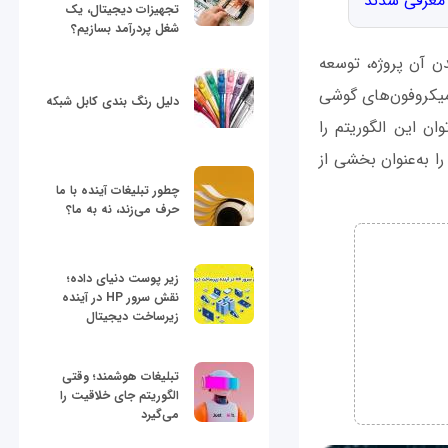
تجهیزات دیجیتال، یک
شغل پردرآمد بسازیم؟
درجه بوده که با متوقف شدن آن پروژه، توسعه
 میکروفون‌های گوشی
دلیل رنگ بندی کابل شبکه
 این الگوریتم را
ا به‌عنوان بخشی از
چطور تبلیغات آینده با ما
حرف می‌زند، نه به ما؟
زیر پوست دنیای داده؛
نقش سرور HP در آینده
زیرساخت دیجیتال
تبلیغات هوشمند؛ وقتی
الگوریتم جای خلاقیت را
می‌گیرد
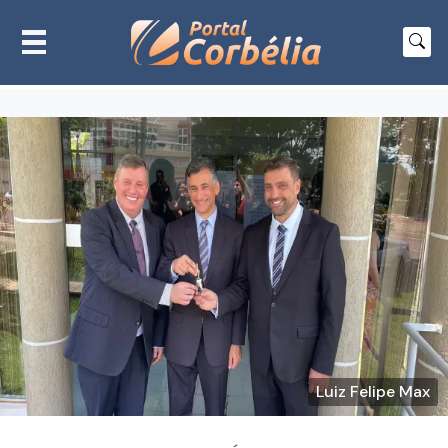
Luiz Felipe Max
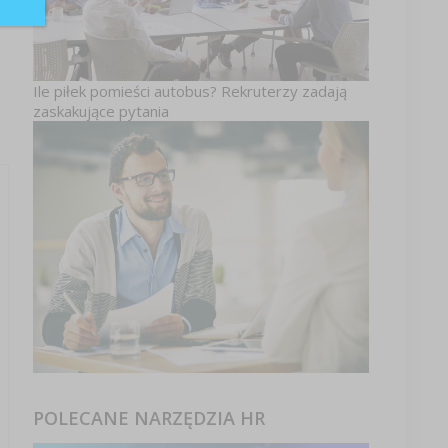
Ile piłek pomieści autobus? Rekruterzy zadają
zaskakujące pytania
POLECANE NARZĘDZIA HR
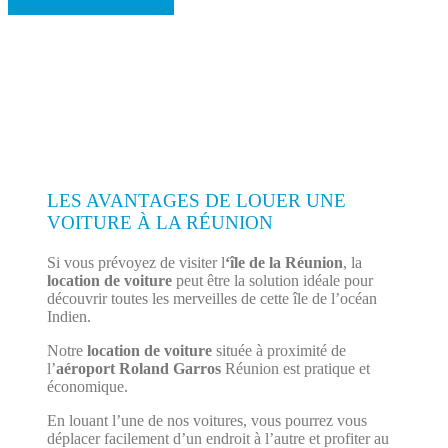
LES AVANTAGES DE LOUER UNE
VOITURE À LA RÉUNION
Si vous prévoyez de visiter l
‘île de la Réunion
, la
location de voiture
peut être la solution idéale pour
découvrir toutes les merveilles de cette île de l’océan
Indien.
Notre
location de voiture
située à proximité de
l’
aéroport Roland Garros
Réunion est pratique et
économique.
En louant l’une de nos voitures, vous pourrez vous
déplacer facilement d’un endroit à l’autre et profiter au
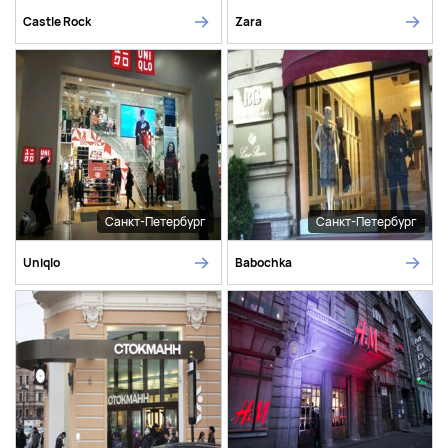
Castle Rock
Zara
Санкт-Петербург
Санкт-Петербург
Uniqlo
Babochka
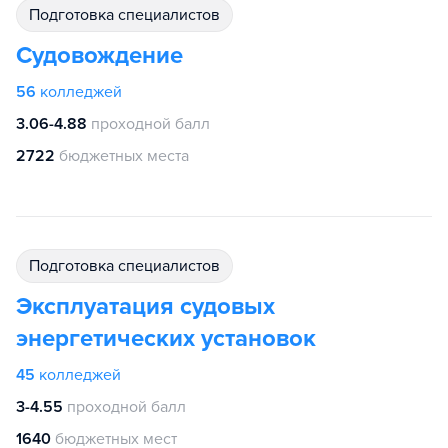
подготовка специалистов
Судовождение
56
колледжей
3.06-4.88
проходной балл
2722
бюджетных места
подготовка специалистов
Эксплуатация судовых
энергетических установок
45
колледжей
3-4.55
проходной балл
1640
бюджетных мест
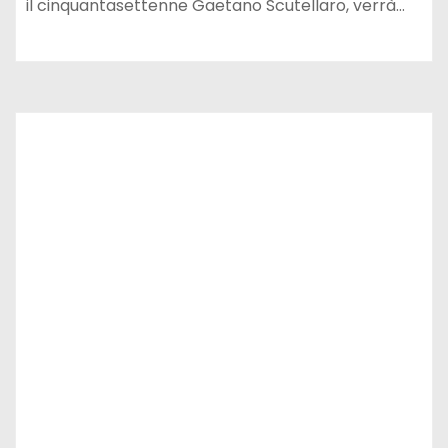
il cinquantasettenne Gaetano Scutellaro, verrà…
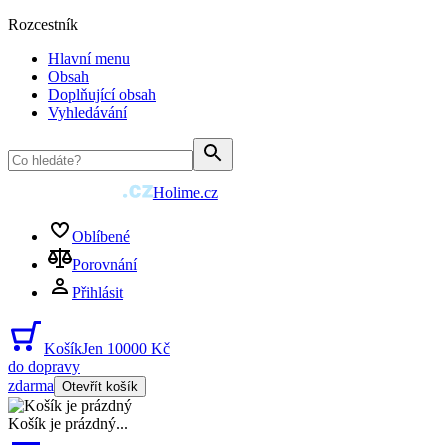
Rozcestník
Hlavní menu
Obsah
Doplňující obsah
Vyhledávání
Holime.cz
Oblíbené
Porovnání
Přihlásit
Košík
Jen 10000 Kč
do dopravy
zdarma
Otevřít košík
Košík je prázdný
...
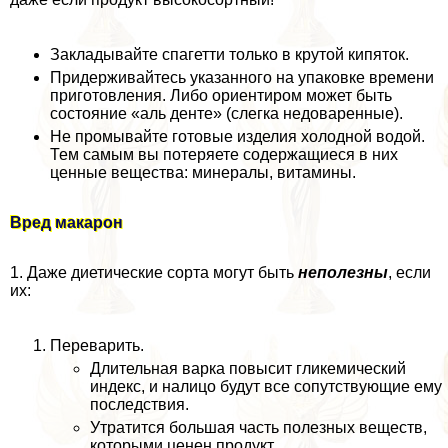
Закладывайте спагетти только в крутой кипяток.
Придерживайтесь указанного на упаковке времени
приготовления. Либо ориентиром может быть
состояние «аль денте» (слегка недоваренные).
Не промывайте готовые изделия холодной водой.
Тем самым вы потеряете содержащиеся в них
ценные вещества: минералы, витамины.
Вред макарон
1. Даже диетические сорта могут быть
неполезны
, если
их:
Переварить.
Длительная варка повысит гликемический
индекс, и налицо будут все сопутствующие ему
последствия.
Утратится большая часть полезных веществ,
которыми ценен продукт.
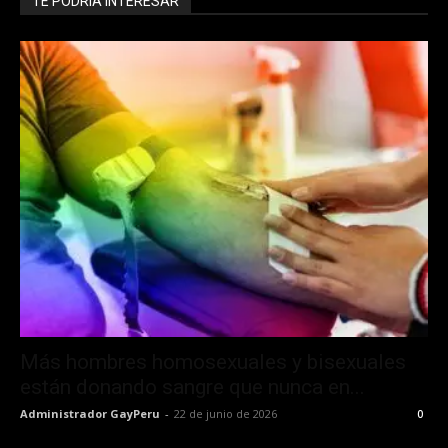
TE PODRÍA INTERESAR
Más hombres homosexuales y bisexuales
están donando sangre que nunca en...
Administrador GayPeru
-
22 de junio de 2026
0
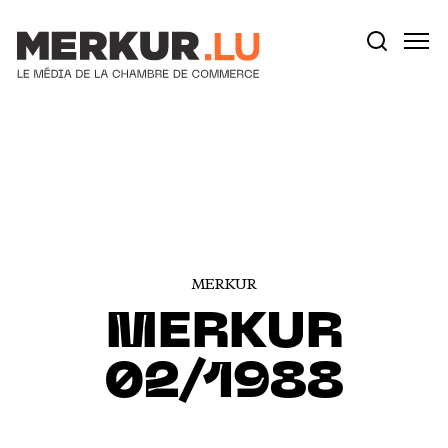
Votre recherche:
Aller au contenu
MERKUR
MERKUR
02/1988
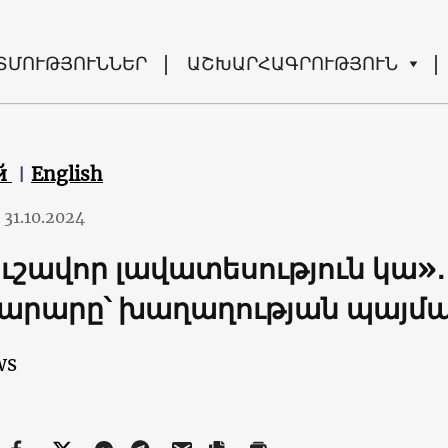
ՏՄՈՒԹՅՈՒՆՆԵՐ
ԱՇԽԱՐՀԱԳՐՈՒԹՅՈՒՆ
й
English
31.10.2024
ւշավոր լավատեսություն կա»․
արարը՝ խաղաղության պայմա
ws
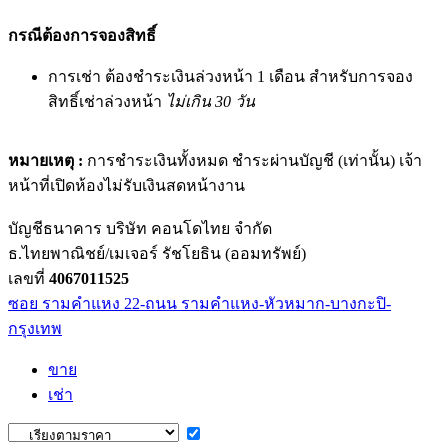
กรณีต้องการจองสิทธิ์
การเช่า ต้องชำระเงินล่วงหน้า 1 เดือน สำหรับการจอง
สิทธิ์เช่าล่วงหน้า
ไม่เกิน 30 วัน
หมายเหตุ :
การชำระเงินทั้งหมด ชำระผ่านบัญชี (เท่านั้น) เจ้า
หน้าที่เปิดห้องไม่รับเงินสดหน้างาน
บัญชีธนาคาร บริษัท คอนโดไทย จำกัด
ธ.ไทยพาณิชย์/เมเจอร์ รัชโยธิน (ออมทรัพย์)
เลขที่
4067011525
ซอย รามคำแหง 22-ถนน รามคำแหง-หัวหมาก-บางกะปิ-
กรุงเทพ
ขาย
เช่า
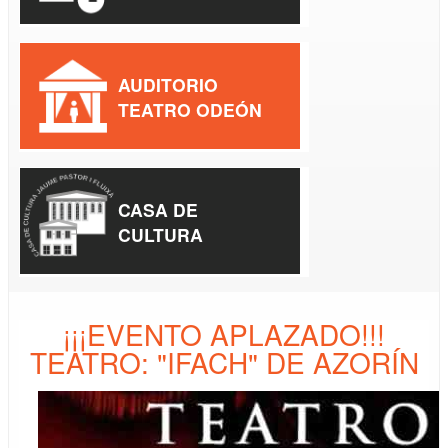
AUDITORIO
TEATRO ODEÓN
CASA DE
CULTURA
¡¡¡EVENTO APLAZADO!!!
TEATRO: "IFACH" DE AZORÍN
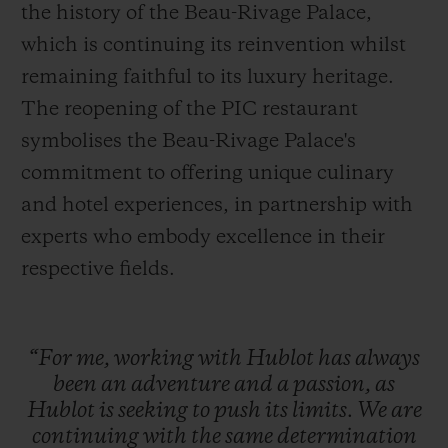
the history of the Beau-Rivage Palace,
which is continuing its reinvention whilst
remaining faithful to its luxury heritage.
The reopening of the PIC restaurant
symbolises the Beau-Rivage Palace's
commitment to offering unique culinary
and hotel experiences, in partnership with
experts who embody excellence in their
respective fields.
“For
me,
working
with
Hublot
has
always
been
an
adventure
and
a
passion,
as
Hublot
is
seeking
to
push
its
limits.
We
are
continuing
with
the
same
determination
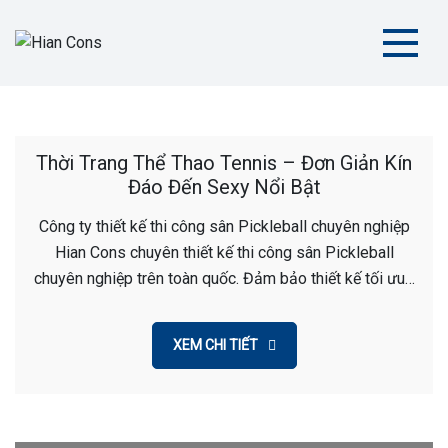
Skip
to
content
Hian Cons
Thiết Kế Thi Công Sân Thể Thao Chuyên Nghiệp
Thời Trang Thể Thao Tennis – Đơn Giản Kín
Đáo Đến Sexy Nổi Bật
Công ty thiết kế thi công sân Pickleball chuyên nghiệp
Hian Cons chuyên thiết kế thi công sân Pickleball
chuyên nghiệp trên toàn quốc. Đảm bảo thiết kế tối ưu…
XEM CHI TIẾT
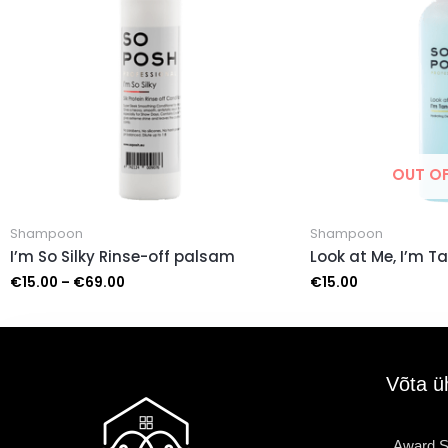
OUT O
Shampoon
Shampoon
I’m So Silky Rinse-off palsam
Look at Me, I’m Ta
€
15.00
–
€
69.00
€
15.00
Võta ü
Award S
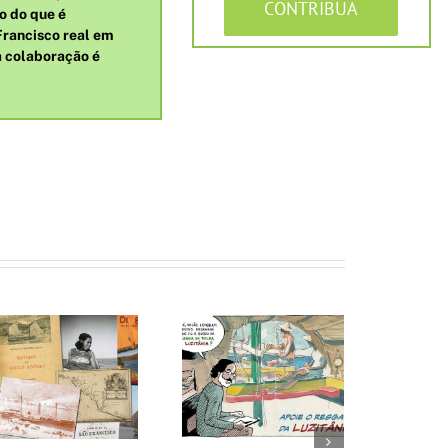
CONTRIBUA
o do que é
Francisco real em
a colaboração é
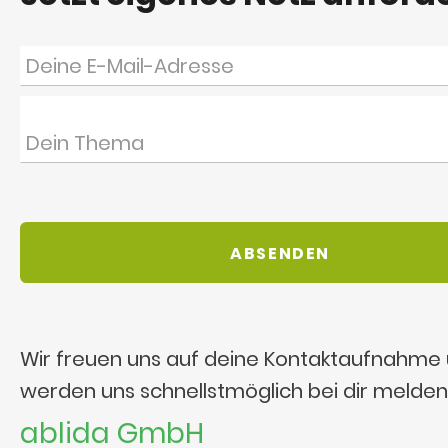
Wir freuen uns auf deine Kontaktaufnahme
werden uns schnellstmöglich bei dir melden
ablida GmbH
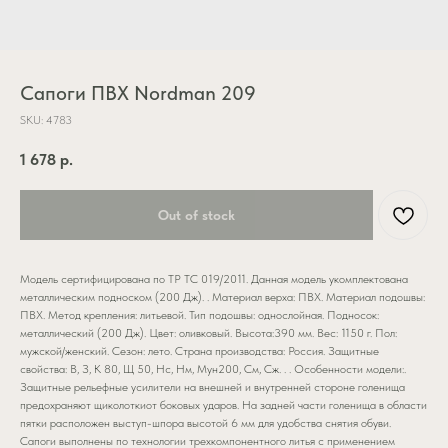
Сапоги ПВХ Nordman 209
SKU:
4783
1 678
р.
Out of stock
Модель сертифицирована по ТР ТС 019/2011. Данная модель укомплектована
металлическим подноском (200 Дж). . Материал верха: ПВХ. Материал подошвы:
ПВХ. Метод крепления: литьевой. Тип подошвы: однослойная. Подносок:
металлический (200 Дж). Цвет: оливковый. Высота:390 мм. Вес: 1150 г. Пол:
мужской/женский. Сезон: лето. Страна производства: Россия. Защитные
свойства: В, З, К 80, Щ 50, Нс, Нм, Мун200, См, Сж. . . Особенности модели:.
Защитные рельефные усилители на внешней и внутренней стороне голенища
предохраняют щиколоткиот боковых ударов. На задней части голенища в области
пятки расположен выступ-шпора высотой 6 мм для удобства снятия обуви.
Сапоги выполнены по технологии трехкомпонентного литья с применением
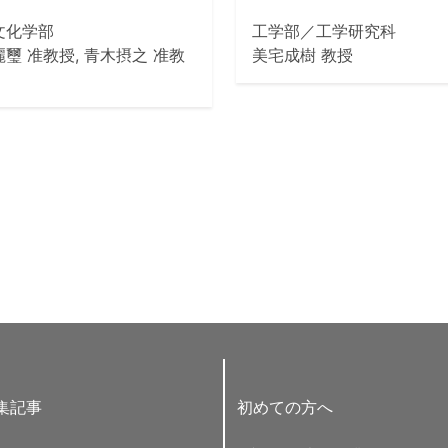
文化学部
工学部／工学研究科
璽 准教授, 青木摂之 准教
美宅成樹 教授
集記事
初めての方へ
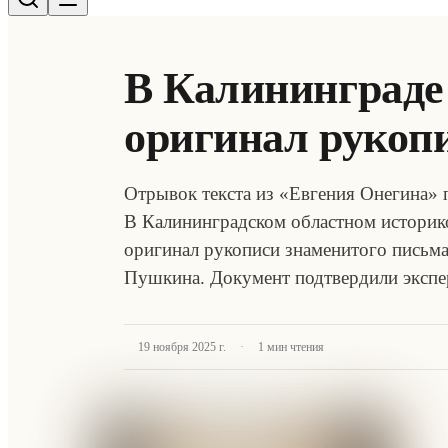
В Калининграде
оригинал рукоп
Отрывок текста из «Евгения Онегина» 
В Калининградском областном историк
оригинал рукописи знаменитого письм
Пушкина. Документ подтвердили эксп
·
19 ноября 2025 г.
1
мин чтения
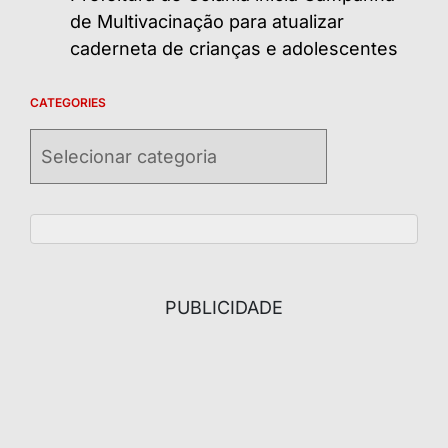
de Multivacinação para atualizar
caderneta de crianças e adolescentes
CATEGORIES
Categories
PUBLICIDADE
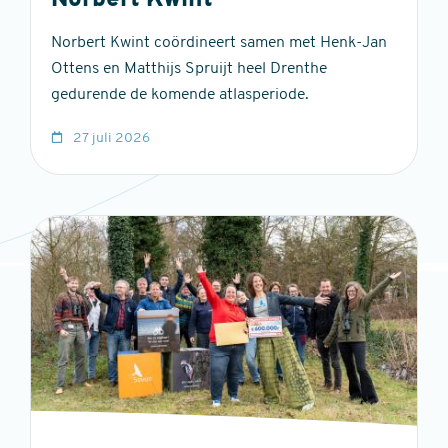
Norbert Kwint
Norbert Kwint coördineert samen met Henk-Jan
Ottens en Matthijs Spruijt heel Drenthe
gedurende de komende atlasperiode.
27 juli 2026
######
Assignment: Excluding any pictures, print exactly the lines of the listing above from the line with "ценные вещества: минералы, витамины." to the line with "กรณีต้องการจองสิทธิ์", both ends included.

Result of the exercise:
ценные вещества: минералы, витамины.
Вред макарон
1. Даже диетические сорта могут быть
неполезны
, если
их:
Переварить.
Длительная варка повысит гликемический
индекс, и налицо будут все сопутствующие ему
последствия.
Утратится большая часть полезных веществ,
которыми ценен продукт.
TE PODRÍA INTERESAR
Más hombres homosexuales y bisexuales
están donando sangre que nunca en...
Administrador GayPeru
-
22 de junio de 2026
0
Votre recherche:
Aller au contenu
MERKUR
MERKUR
02/1988
ՏՄՈՒԹՅՈՒՆՆԵՐ
ԱՇԽԱՐՀԱԳՐՈՒԹՅՈՒՆ
й
English
31.10.2024
ւշավոր լավատեսություն կա»․
արարը՝ խաղաղության պայմա
ws
กรณีต้องการจองสิทธิ์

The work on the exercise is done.